INDIGENAS REBELDES

El movimiento indígena de Ecuador, que participó en la caída de dos presidentes en la última década, desestimó ayer, un llamado del mandatario Rafael Correa a dialogar tras la violenta protesta de aborígenes que dejó al menos un muerto y 40 heridos el miércoles.

«Si hay un muerto no hay diálogo», declaró la dirigente Lourdes Tibán y enfatizó que «es difícil que el movimiento indígena vuelva al diálogo con el gobierno».

Tibán, miembro de la Asamblea Legislativa por Pachakutik (brazo político de los aborígenes), manifestó a Canal Uno, de la televisión, que Correa «nos está llevando a una guerra civil».

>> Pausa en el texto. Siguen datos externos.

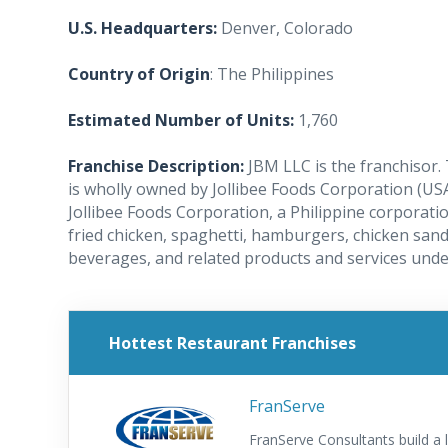
U.S. Headquarters:
Denver, Colorado
Country of Origin
: The Philippines
Estimated Number of Units:
1,760
Franchise Description:
JBM LLC is the franchisor. 
is wholly owned by Jollibee Foods Corporation (USA
Jollibee Foods Corporation, a Philippine corporati
fried chicken, spaghetti, hamburgers, chicken sand
beverages, and related products and services unde
Hottest Restaurant Franchises
FranServe
FranServe Consultants build a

«Si hay un muerto no hay diálogo y solamente habrá revolución de los pueblos indígenas», advirtió a su vez Humberto Cholango, presidente de la Ecuarunari (de los nativos de la sierra andina), y enfatizó que «nos declaramos en movilización por el cambio y la revolución».

El líder, manifestó a la AFP, que la cúpula de la Confederación de Nacionalidades Indígenas de Ecuador (Conaie) se reunirá el jueves en la Amazonia -escenario de las duras protestas del miércoles- para analizar el llamado del jefe de Estado a conversar en la casa de gobierno en Quito. «Vamos a evaluar», dijo Cholango. «Si aceptamos, dialogaremos pero sin condicionamientos», apuntó.

Los nativos amazónicos continuaron protestando en Macas, capital de la provincia de Morona Santiago (sureste), en el marco de un «levantamiento» de la Conaie, el pasado lunes en «defensa de los recursos naturales».

La principal organización de aborígenes, que bloqueó parcialmente algunas carreteras, decidió a las 24 horas suspender la protesta para dialogar con el gobierno, lo cual se dificultó ante la persistencia de las manifestaciones de los amazónicos, alegando falta de garantías para una conversación con Correa.